Framing a Bathroom Mirror

Okay, so it's been a few months since the bathroom mini-makeover, and I still haven't posted about the details. I said I would, and I like to keep my word, so here it is. Hey, I never said when I would post about the details, I just said that I would do it. And I am. So there.

Our bathroom makeover was easy. A little sand paper, elbow grease, and paint and just about anyone could pull it off. I mean, this project was MY brain child and if I can do it, so can you. That being said, building a mirror frame is going to be difficult for the average Joe to do if he doesn't have (or know someone who can lend him) the right tools. Namely some sort of electric saw, like a miter saw or, as we used, a radial arm saw. It is also helpful to have a corner clamp to hold the corners together while the wood glue is drying.

Here's what else you need:
  • Trim
  • Wood glue (paintable)
  • Liquid nails
  • Paint
  • Corner clamp (not necessary, but helpful)
That's it!

About the trim: You can use whatever kind you like. Just pick what will give you the look you're going for. We used chair rail, but you could use window casing or whatever. I would recommend MDF, which stands for medium density fiberboard. It's still wood (not that cheap foam crap), but it's like composite. It's lighter than the solid stuff, so it will work better for this type of project. Also, I like to get my MDF pre-primed. It lets me skip the priming step, so it's less work later.

Here's how you do it.

Step 1: This is the hardest part (and it's not even really that hard). You have to measure the height and width of your mirror and decide how big you want your frame to be. We made it so the frame is slightly bigger than the mirror, so it hangs off the sides and top just a little bit. You don't want too much overhang or you won't have enough mirror to attach the frame to. Use your best judgement. Then you need to cut the trim to fit. Make sure you have 45 degree angles on all the ends, so they will fit together.

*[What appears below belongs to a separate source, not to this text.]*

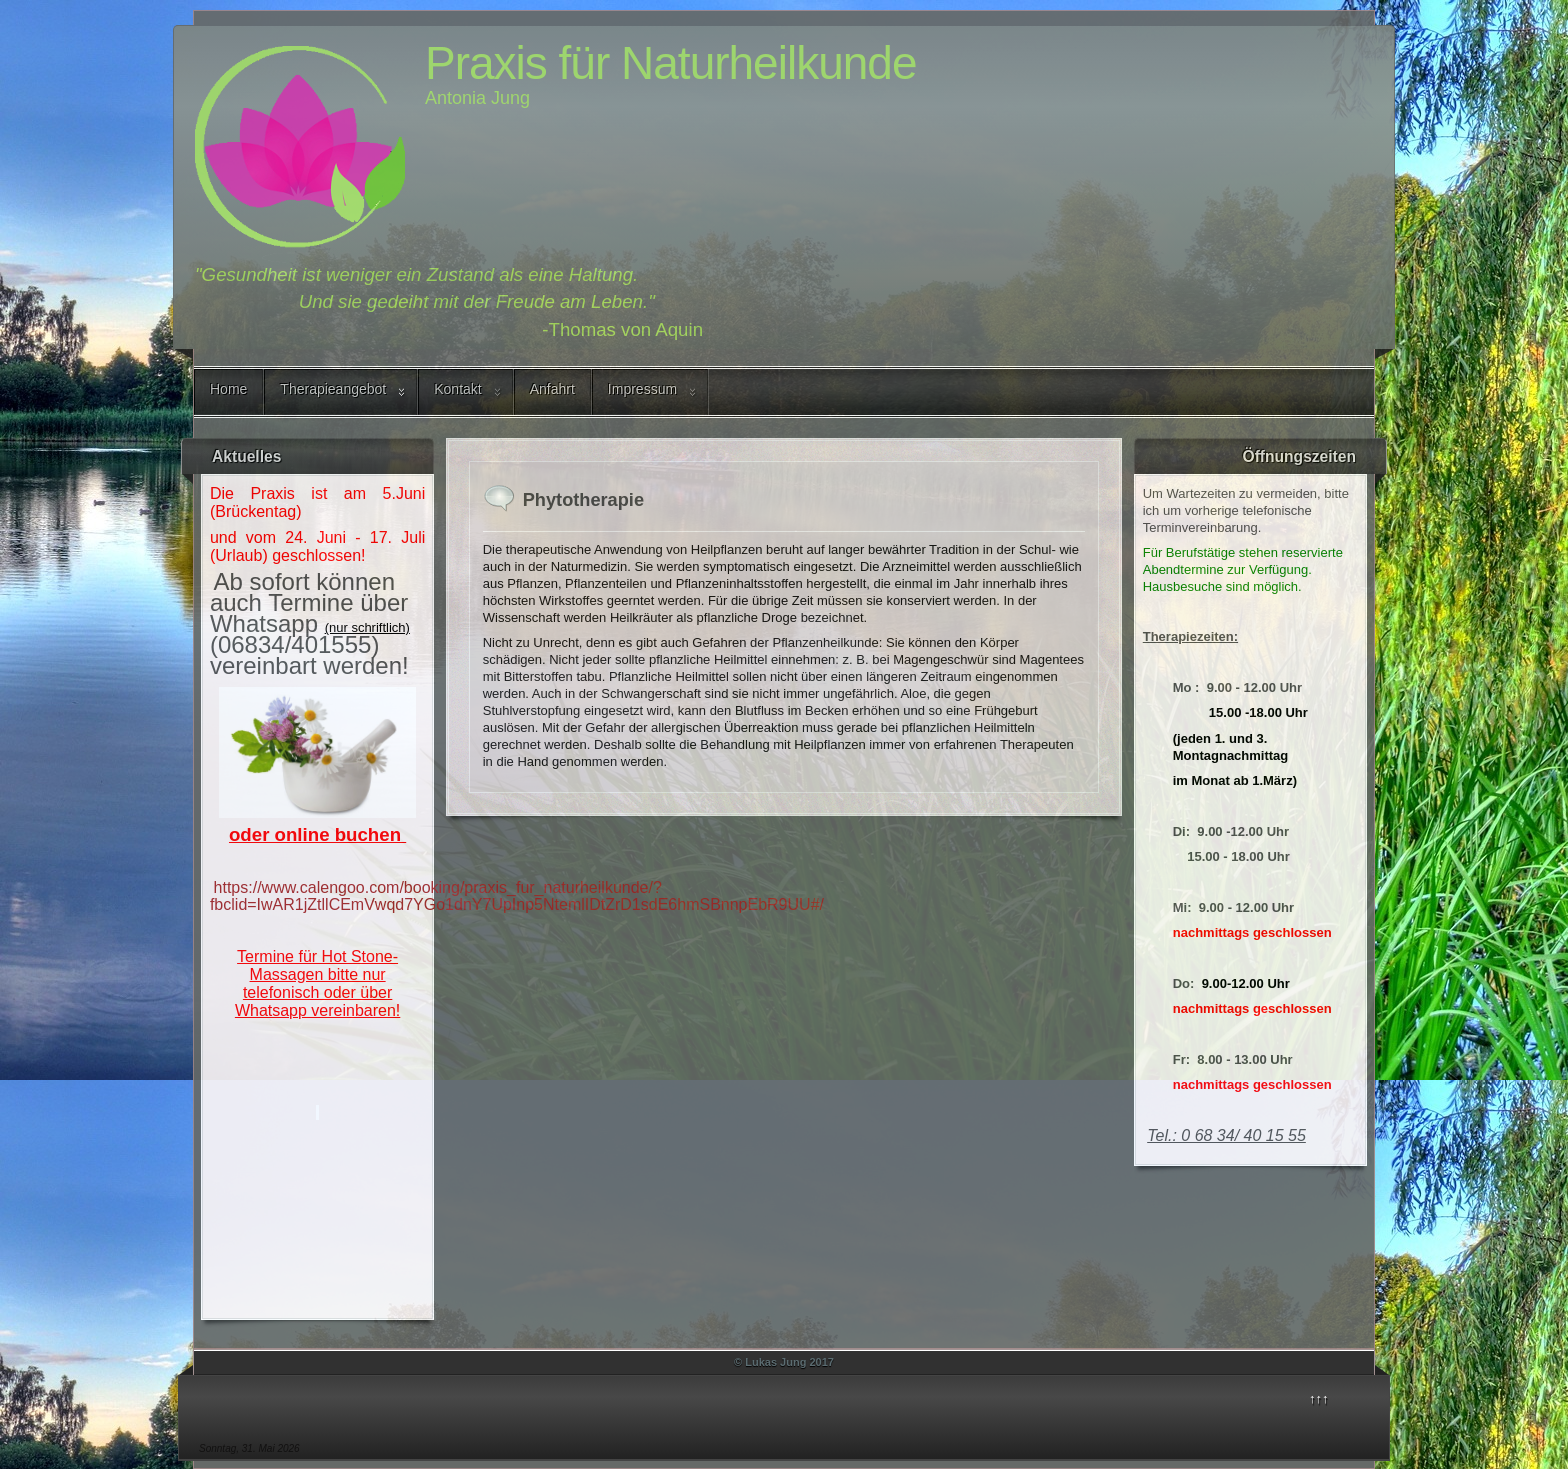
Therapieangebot (333, 389)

Step 2: Use the wood glue to put the pieces of the trim together to form the frame. This is where the corner clamp will come in handy. Use it to clamp the corners together and let it sit overnight.

Step 3: Once the wood glue is dry, remove the clamps. Put some wood putty to fill any gaps you may have in the corners. You could also use caulk for this, but whatever you use, make sure it's paintable.

Step 4: Once the putty is dry, it's painting time! We went with a deep, rich brown - Black Bean by Sherwin Williams. I wanted an I'm-not-sure-if-this-is-black-or-brown type of color, and this certainly fits the bill! I only needed to do two coats. Once the front is dry, flip it over and paint about 1/3 of the way from the edge on each side (the inside and the outside). When you put the frame up, the mirror is going to reflect a little of the back side of the frame, so you want it to be the same color as the front or it will look funny. (I forgot to take a picture of it after it was painted. My bad.)

Step 5: It's time to put this baby up! We have a pretty big mirror, so we used a whole tube of Liquid Nails. Just apply it to the back where the frame will touch the mirror.

Now you will need to either tape it to the wall for 30 minutes, or sit and hold it yourself. We chose to do the latter, because we had just painted the bathroom walls and the frame, and I didn't want to risk the tape pulling any paint off when we removed it. We stood there, holding it up for 30 minutes. The entire time, we were admiring our handy work.

What a huge difference! In my opinion, this project made the single biggest change in the bathroom.